WORK INSTRUCTION:
Examine each line of the data. Copy the line if it includes the word "transient".

(Beginning of SUPPLIED RECORDS)

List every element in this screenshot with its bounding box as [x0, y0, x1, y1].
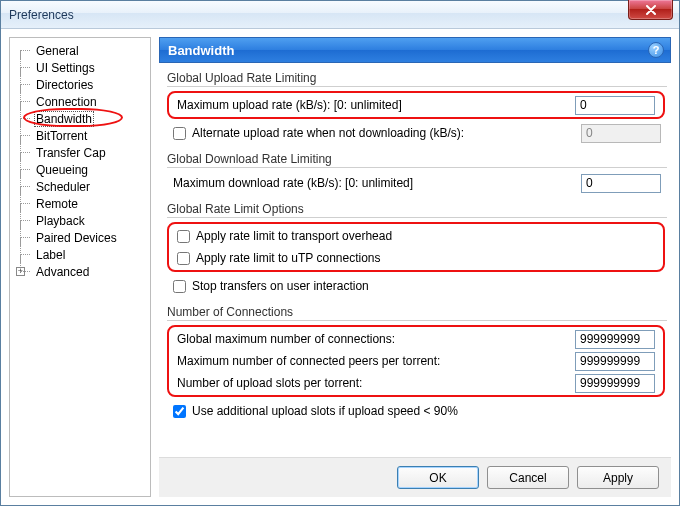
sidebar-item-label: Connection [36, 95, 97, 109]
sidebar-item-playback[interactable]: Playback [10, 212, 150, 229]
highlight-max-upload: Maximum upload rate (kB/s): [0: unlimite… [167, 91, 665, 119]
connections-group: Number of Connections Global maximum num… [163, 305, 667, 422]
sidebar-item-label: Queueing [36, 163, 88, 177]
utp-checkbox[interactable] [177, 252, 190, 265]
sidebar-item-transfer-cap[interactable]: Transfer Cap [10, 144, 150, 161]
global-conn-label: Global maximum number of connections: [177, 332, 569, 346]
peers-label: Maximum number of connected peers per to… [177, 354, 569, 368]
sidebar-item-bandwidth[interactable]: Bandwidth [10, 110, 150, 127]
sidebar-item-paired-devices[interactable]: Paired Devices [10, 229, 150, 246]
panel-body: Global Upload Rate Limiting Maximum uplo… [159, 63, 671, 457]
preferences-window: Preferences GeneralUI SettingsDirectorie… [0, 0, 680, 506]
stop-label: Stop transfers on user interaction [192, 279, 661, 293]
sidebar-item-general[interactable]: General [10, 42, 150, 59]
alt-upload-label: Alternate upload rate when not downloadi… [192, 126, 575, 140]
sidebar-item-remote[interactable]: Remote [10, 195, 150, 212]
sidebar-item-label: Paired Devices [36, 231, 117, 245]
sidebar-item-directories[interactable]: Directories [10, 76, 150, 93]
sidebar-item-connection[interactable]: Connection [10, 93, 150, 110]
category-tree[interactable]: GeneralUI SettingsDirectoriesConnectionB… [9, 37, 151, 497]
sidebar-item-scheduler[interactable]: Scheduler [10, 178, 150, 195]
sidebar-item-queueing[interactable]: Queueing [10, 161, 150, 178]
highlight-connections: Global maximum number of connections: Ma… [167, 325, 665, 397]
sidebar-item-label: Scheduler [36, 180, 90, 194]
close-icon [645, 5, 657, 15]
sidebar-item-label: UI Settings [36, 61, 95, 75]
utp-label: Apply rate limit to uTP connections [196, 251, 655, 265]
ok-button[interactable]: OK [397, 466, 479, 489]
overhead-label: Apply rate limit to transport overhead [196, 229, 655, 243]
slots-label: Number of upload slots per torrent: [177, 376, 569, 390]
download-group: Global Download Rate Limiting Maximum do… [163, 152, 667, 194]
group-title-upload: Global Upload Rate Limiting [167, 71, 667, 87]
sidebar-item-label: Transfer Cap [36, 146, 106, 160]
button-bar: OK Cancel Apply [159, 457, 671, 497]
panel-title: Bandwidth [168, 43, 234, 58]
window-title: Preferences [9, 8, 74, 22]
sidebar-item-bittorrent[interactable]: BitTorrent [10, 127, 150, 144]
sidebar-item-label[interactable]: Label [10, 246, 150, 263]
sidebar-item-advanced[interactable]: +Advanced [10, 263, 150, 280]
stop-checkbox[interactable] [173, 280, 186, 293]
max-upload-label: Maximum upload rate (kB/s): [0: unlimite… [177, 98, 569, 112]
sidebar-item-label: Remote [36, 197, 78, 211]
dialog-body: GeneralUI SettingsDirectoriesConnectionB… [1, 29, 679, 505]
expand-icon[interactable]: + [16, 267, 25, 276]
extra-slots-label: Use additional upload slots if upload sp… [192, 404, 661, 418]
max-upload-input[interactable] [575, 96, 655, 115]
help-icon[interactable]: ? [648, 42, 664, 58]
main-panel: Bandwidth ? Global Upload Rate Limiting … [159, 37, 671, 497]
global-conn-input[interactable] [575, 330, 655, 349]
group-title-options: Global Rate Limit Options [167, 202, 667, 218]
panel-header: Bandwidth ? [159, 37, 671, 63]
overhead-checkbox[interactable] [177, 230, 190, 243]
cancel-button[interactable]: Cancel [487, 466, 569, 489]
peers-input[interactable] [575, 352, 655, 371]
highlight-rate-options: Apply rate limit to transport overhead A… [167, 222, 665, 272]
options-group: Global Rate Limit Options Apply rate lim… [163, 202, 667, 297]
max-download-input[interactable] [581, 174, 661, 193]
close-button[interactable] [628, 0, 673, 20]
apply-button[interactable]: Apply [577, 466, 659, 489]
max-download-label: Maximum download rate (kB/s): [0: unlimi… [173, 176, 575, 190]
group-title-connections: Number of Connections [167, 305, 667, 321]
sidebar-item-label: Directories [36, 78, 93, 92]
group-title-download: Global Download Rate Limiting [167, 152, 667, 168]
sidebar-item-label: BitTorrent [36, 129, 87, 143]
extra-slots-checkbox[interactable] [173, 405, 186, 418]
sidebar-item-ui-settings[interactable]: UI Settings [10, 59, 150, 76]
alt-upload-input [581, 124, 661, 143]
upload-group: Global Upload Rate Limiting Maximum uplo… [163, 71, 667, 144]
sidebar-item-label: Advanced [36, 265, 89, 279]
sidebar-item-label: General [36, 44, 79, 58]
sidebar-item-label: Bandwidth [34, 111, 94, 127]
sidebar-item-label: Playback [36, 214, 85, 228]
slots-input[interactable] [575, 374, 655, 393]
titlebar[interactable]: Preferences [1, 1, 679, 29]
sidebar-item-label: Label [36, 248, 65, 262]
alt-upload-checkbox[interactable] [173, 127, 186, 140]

(End of SUPPLIED RECORDS)
(Beginning of SUPPLIED RECORDS)

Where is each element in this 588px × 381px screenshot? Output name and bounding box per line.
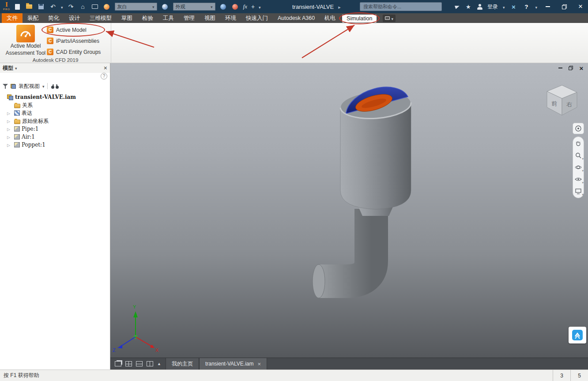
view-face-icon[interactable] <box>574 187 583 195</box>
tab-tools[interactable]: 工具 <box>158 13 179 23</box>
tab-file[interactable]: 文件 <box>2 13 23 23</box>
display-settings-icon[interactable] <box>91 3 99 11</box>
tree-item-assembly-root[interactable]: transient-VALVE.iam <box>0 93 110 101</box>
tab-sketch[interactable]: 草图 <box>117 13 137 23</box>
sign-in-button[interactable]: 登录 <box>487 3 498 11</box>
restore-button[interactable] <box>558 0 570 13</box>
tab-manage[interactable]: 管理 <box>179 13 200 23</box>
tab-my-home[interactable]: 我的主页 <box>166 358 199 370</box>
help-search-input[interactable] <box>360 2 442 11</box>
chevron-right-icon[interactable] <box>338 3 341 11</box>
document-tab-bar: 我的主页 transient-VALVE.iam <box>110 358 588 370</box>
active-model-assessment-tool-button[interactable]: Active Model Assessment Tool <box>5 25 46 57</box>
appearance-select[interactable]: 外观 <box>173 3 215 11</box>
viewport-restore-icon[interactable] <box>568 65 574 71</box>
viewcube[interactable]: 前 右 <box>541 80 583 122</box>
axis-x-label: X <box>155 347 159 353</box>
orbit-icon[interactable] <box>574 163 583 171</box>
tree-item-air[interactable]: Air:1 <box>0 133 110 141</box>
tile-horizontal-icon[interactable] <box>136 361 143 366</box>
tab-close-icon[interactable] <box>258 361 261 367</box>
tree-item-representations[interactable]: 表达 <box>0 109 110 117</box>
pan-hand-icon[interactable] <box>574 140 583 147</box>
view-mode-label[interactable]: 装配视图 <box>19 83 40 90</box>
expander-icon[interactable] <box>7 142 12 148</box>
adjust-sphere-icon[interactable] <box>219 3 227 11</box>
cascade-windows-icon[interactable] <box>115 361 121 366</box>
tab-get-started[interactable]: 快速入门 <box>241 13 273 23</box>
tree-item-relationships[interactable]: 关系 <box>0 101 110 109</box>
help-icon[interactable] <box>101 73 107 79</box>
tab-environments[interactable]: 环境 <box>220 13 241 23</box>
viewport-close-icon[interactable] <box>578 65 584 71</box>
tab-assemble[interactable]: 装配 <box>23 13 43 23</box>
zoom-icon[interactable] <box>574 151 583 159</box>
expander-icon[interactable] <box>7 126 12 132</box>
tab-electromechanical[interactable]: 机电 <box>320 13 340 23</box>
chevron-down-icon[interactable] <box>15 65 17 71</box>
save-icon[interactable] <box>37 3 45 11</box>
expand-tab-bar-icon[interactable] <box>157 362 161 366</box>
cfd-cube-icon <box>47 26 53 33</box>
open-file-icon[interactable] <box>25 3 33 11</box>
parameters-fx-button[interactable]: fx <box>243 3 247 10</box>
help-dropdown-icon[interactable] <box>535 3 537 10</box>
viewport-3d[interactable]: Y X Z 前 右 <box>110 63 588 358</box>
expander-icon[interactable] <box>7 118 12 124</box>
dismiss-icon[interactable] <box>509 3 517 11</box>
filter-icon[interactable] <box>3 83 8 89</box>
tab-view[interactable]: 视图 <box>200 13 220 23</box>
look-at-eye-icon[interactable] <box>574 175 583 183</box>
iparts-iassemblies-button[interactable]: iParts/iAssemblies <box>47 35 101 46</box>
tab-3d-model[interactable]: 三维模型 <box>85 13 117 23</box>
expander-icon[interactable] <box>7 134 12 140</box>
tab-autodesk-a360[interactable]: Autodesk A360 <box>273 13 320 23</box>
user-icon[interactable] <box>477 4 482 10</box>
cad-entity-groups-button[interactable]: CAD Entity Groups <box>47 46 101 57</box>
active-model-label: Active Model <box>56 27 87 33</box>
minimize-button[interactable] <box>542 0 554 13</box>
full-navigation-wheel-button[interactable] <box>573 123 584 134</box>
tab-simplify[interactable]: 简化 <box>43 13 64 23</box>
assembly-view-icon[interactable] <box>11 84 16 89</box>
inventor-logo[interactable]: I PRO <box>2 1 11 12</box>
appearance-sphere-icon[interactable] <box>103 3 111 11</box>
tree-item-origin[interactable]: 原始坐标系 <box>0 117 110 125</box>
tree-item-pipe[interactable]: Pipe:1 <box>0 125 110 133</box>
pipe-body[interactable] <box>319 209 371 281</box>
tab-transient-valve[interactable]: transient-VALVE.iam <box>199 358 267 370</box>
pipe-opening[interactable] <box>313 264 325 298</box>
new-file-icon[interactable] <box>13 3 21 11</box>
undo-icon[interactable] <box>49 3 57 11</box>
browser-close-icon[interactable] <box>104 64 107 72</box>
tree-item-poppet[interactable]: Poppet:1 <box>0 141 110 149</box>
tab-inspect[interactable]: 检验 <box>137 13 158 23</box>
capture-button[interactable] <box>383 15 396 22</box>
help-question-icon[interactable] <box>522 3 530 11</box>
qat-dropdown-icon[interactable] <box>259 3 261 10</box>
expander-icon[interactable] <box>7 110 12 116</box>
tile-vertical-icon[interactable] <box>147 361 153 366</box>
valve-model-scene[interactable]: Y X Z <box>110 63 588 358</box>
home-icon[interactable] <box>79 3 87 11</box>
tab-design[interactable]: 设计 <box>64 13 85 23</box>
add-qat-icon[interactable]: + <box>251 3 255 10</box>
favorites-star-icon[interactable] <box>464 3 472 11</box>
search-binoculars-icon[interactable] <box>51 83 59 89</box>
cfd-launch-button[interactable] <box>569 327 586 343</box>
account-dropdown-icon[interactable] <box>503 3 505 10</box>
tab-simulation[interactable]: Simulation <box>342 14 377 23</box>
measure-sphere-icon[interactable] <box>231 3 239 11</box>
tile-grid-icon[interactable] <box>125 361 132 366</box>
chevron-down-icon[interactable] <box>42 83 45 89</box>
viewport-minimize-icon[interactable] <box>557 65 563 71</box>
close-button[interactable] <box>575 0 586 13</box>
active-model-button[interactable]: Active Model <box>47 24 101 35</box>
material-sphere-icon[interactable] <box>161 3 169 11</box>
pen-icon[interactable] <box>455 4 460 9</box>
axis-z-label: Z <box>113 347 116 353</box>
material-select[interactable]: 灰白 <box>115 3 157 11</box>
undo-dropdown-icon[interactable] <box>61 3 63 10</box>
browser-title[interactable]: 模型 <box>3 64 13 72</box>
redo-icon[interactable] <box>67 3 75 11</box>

(End of SUPPLIED RECORDS)

EXERCISE RESPONSE:
tree-item-assembly-root[interactable]: transient-VALVE.iam <box>0 93 110 101</box>
document-tab-bar: 我的主页 transient-VALVE.iam <box>110 358 588 370</box>
tab-transient-valve[interactable]: transient-VALVE.iam <box>199 358 267 370</box>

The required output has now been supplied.